* Assignment
Repeat each record below exactly, dropping the pictures.

=====

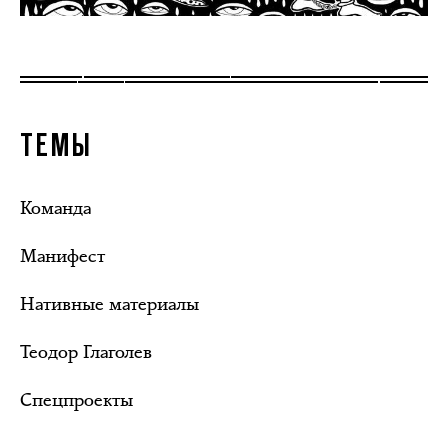
ТЕМЫ
Команда
Манифест
Нативные материалы
Теодор Глаголев
Спецпроекты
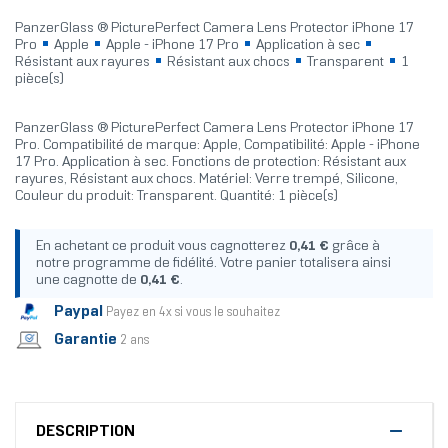
PanzerGlass ® PicturePerfect Camera Lens Protector iPhone 17
Pro
Apple
Apple - iPhone 17 Pro
Application à sec
Résistant aux rayures
Résistant aux chocs
Transparent
1
pièce(s)
PanzerGlass ® PicturePerfect Camera Lens Protector iPhone 17
Pro. Compatibilité de marque: Apple, Compatibilité: Apple - iPhone
17 Pro. Application à sec. Fonctions de protection: Résistant aux
rayures, Résistant aux chocs. Matériel: Verre trempé, Silicone,
Couleur du produit: Transparent. Quantité: 1 pièce(s)
En achetant ce produit vous cagnotterez
0,41 €
grâce à
notre programme de fidélité. Votre panier totalisera ainsi
une cagnotte de
0,41 €
.
Paypal
Payez en 4x si vous le souhaitez
Garantie
2 ans
DESCRIPTION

=====

* Answer to this task
ТЕМЫ
Команда
Манифест
Нативные материалы
Теодор Глаголев
Спецпроекты
PanzerGlass ® PicturePerfect Camera Lens Protector iPhone 17
Pro
Apple
Apple - iPhone 17 Pro
Application à sec
Résistant aux rayures
Résistant aux chocs
Transparent
1
pièce(s)
PanzerGlass ® PicturePerfect Camera Lens Protector iPhone 17
Pro. Compatibilité de marque: Apple, Compatibilité: Apple - iPhone
17 Pro. Application à sec. Fonctions de protection: Résistant aux
rayures, Résistant aux chocs. Matériel: Verre trempé, Silicone,
Couleur du produit: Transparent. Quantité: 1 pièce(s)
En achetant ce produit vous cagnotterez
0,41 €
grâce à
notre programme de fidélité. Votre panier totalisera ainsi
une cagnotte de
0,41 €
.
Paypal
Payez en 4x si vous le souhaitez
Garantie
2 ans
DESCRIPTION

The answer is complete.